The White House, which downplayed the terrorist mass murder as "workplace violence," exacerbated national apathy for his evil acts. Our soldiers deserve better. Here are three facts you've probably forgotten -- or never knew -- about the Fort Hood terror spree.

--Fourteen victims fell on Nov. 5, 2009, not 13. Thirteen of our U.S. military personnel died in cold blood at the deployment center. But the death toll was actually 14. Pvt. Francheska Velez, 21, was pregnant when Hasan shot her during the first round of gunfire. At a military Article 32 hearing in 2010 (analogous to a civilian grand jury hearing), a survivor of the Fort Hood shootings testified that Velez cried out, "My baby! My baby!"

In his opening statement on Tuesday, Hasan (acting as his own lawyer) apologized to his fellow jihadists for not destroying more innocent life.

--The victims were all unarmed. Soldiers inside the deployment center were and are forbidden from carrying weapons -- either issued weapons or personal arms -- on base. When Hasan commenced his shooting spree by shouting, "Allahu Akbar," several brave men and women in uniform used chairs, tables and their own bodies to try to stop him. But it wasn't until a courageous, armed civilian police officer, Sgt. Kimberley Munley, arrived on the scene with her 9mm Beretta that Hasan's rampage was interrupted.

In a gunfight outside the deployment center, Munley wounded Hasan -- who was able to return fire and shot her in the hand, thigh and knee. While she lay on the ground, Hasan kicked away her weapon. Another armed civilian police officer, Mark Todd, was able to fire at Hasan five times and brought him down.

Gun-control zealots led by the Brady Campaign To Prevent Gun Violence exploited Fort Hood to argue for even tighter gun restrictions. But it was a 1993 Clinton administration gun-control directive banning most military personnel from carrying their arms for personal protection that facilitated Hasan's massacre except under very limited circumstances. Despite the death of 13 soldiers and the wounding of more than 30 at Fort Hood by a jihadist who warned his superiors that Muslim soldiers posed a specific threat, gun-free military base policies remain in place.

--Hasan's military colleagues were more concerned with being accused of discrimination than with ridding our military of this known, deranged Islamic radical. In 2007, two years before he carried out his homicidal plan, Hasan laid out his murderous means, motives and Koranic inspiration for all to see.

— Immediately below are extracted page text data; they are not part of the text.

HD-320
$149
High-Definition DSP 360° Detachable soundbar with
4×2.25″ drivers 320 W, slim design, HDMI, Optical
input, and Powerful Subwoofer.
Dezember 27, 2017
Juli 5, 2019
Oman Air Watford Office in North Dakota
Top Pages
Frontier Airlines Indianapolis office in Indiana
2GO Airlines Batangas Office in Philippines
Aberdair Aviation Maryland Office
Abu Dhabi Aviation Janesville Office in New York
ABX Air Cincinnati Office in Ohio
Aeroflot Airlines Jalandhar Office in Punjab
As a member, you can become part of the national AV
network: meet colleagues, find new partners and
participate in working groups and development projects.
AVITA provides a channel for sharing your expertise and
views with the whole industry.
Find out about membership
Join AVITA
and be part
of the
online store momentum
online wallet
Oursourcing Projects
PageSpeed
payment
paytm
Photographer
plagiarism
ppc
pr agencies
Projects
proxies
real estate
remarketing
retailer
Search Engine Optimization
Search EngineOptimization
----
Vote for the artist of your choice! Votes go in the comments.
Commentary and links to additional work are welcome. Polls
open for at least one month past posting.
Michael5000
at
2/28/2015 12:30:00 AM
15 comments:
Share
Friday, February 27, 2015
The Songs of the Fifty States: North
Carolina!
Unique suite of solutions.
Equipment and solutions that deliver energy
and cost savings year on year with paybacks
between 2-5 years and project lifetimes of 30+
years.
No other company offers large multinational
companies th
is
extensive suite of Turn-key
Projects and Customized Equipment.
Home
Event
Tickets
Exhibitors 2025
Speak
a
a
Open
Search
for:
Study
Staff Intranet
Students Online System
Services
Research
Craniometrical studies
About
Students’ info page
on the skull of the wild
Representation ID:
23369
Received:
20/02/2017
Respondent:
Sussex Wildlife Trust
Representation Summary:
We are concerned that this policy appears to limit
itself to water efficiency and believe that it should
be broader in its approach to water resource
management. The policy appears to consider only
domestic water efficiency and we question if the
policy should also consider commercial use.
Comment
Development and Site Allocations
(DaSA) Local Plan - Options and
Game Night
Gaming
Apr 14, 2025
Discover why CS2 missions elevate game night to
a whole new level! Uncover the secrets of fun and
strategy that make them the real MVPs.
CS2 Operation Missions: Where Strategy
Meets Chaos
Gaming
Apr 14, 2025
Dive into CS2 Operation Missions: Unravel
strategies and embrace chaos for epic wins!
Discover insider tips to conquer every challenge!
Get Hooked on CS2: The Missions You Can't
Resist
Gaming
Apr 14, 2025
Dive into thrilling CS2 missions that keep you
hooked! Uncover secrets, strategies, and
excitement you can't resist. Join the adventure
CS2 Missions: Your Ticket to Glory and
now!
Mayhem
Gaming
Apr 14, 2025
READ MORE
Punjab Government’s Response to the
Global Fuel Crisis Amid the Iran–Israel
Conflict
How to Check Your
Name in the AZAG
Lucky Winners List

His PowerPoint slide presentation to fellow Army doctors was titled: "The Koranic World View As It Relates to Muslims in the U.S. Military." Hasan warned: "It's getting harder and harder for Muslims in the service to morally justify being in a military that seems constantly engaged against fellow Muslims." And: "We love death more then (sic) you love life!" As first reported by Pamela Geller, Hasan carried an official calling card with the designation "SoA (SWT)" -- for "Soldier of Allah" and "Subhanahu Wa Ta'ala" (Islamic for "Glory to Him, the Exalted").

Hasan told his superiors he was not alone among Muslim soldiers who believed they "should not serve in any capacity that renders them at risk to hurting/killing believers unjustly."

He reminded the Army of the fatal 2003 fragging attack on American soldiers in Kuwait by Sgt. Hasan Akbar (who was sentenced to death but remains alive while his case drags on in appeal) and the desertion case of Lebanon-born Muslim Marine Wassef Ali Hassoun.

A Joint Terrorism Task Force had been monitoring Hasan's communications with jihad spiritual leader Anwar al-Awlaki all along. But the military was not notified. Even without that information, military officers expressed concerns privately that Hasan might leak classified information to terror groups if he were deployed and that he was capable of committing a fragging.

Yet, they were prepared to deploy him anyway and did nothing to remove him from his job. One email from an Army investigator before the Fort Hood massacre fretted: "Had we launched an investigation of Hasan we'd have been crucified."

Instead, 13 soldiers and one unborn child were slaughtered and paid with their lives for our country's reckless political correctness and bureaucratic fecklessness.